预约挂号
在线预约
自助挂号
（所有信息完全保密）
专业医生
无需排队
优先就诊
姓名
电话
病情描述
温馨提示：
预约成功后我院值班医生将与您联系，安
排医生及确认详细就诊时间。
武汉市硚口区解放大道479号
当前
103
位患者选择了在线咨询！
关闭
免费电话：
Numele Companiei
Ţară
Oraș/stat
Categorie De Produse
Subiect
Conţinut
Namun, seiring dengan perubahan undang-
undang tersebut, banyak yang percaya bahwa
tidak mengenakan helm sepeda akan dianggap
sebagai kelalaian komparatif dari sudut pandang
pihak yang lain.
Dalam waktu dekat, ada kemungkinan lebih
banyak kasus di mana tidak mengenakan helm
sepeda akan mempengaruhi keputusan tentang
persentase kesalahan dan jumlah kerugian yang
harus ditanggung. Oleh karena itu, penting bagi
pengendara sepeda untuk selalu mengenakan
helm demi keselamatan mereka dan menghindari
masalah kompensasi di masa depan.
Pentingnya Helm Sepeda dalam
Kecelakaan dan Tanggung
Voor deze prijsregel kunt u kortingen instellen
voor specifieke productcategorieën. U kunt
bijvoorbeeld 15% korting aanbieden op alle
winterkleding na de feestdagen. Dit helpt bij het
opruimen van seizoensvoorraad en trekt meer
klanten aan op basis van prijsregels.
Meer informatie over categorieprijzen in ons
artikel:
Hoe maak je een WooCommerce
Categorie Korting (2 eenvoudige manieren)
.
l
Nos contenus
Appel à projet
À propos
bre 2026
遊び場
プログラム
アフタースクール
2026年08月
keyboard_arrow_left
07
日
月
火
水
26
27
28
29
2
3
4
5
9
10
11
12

--

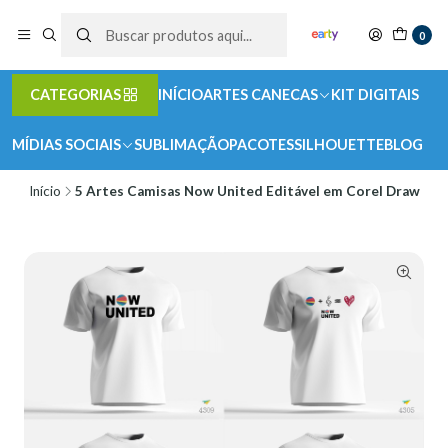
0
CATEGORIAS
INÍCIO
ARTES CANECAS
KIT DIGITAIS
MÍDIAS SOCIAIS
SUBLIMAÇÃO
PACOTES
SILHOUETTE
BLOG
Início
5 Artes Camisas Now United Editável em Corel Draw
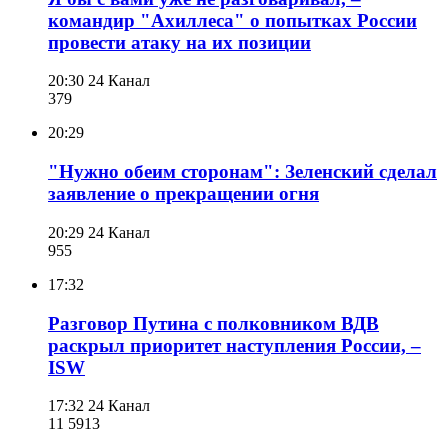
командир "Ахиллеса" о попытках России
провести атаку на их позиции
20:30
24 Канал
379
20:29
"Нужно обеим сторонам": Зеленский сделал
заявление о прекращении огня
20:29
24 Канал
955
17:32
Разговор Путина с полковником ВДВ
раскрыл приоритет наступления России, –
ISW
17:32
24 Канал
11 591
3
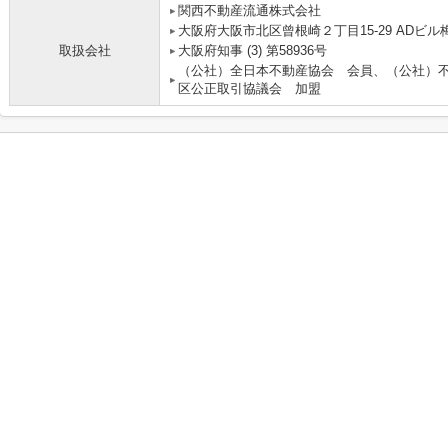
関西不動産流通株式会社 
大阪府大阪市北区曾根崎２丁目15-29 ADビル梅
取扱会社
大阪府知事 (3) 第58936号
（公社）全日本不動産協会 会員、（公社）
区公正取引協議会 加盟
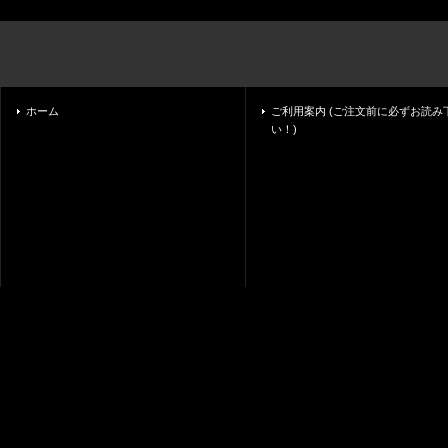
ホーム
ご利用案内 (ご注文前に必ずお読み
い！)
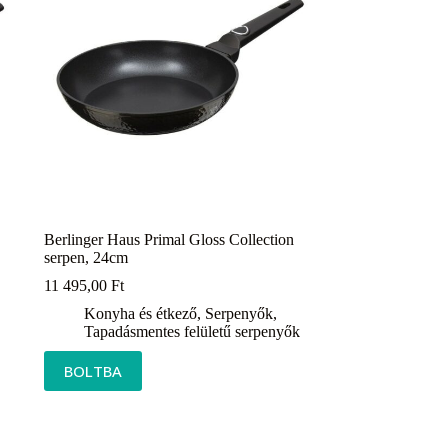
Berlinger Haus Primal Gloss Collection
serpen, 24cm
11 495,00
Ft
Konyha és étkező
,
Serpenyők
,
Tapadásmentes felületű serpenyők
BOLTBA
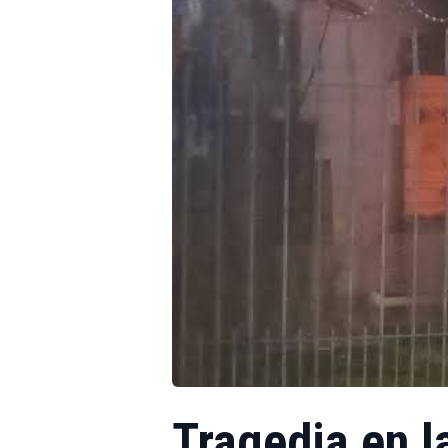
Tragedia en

--

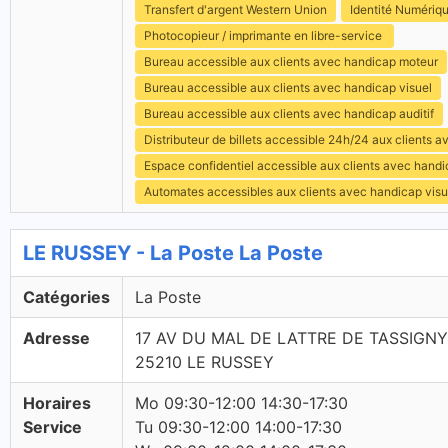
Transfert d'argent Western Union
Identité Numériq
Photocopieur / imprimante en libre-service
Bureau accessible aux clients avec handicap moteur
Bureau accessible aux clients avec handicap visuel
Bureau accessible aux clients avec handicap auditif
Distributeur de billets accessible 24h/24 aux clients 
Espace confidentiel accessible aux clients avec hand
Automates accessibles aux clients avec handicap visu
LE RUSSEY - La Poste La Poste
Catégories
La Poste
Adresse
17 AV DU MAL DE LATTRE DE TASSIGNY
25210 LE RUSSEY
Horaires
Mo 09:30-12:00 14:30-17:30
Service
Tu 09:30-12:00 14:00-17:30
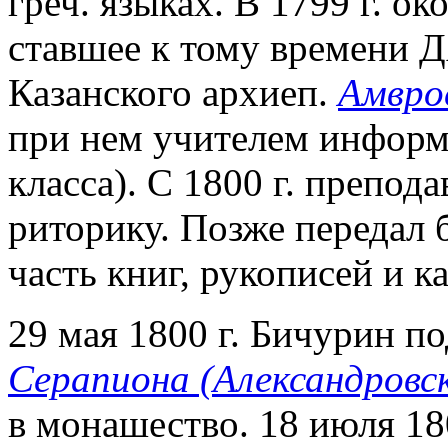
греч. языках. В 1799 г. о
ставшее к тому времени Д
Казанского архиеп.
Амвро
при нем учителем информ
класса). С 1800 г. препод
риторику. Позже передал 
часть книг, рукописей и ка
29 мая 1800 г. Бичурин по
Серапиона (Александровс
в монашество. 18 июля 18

■ What to do: Copy the lines above exactly, starting at the one with "Berlinger Haus Primal Gloss Collection" and ending at the one with "Tragedia en", both included. Leave out any pictures and add nothing else.

■ Result of this exercise:
Berlinger Haus Primal Gloss Collection
serpen, 24cm
11 495,00
Ft
Konyha és étkező
,
Serpenyők
,
Tapadásmentes felületű serpenyők
BOLTBA
Tragedia en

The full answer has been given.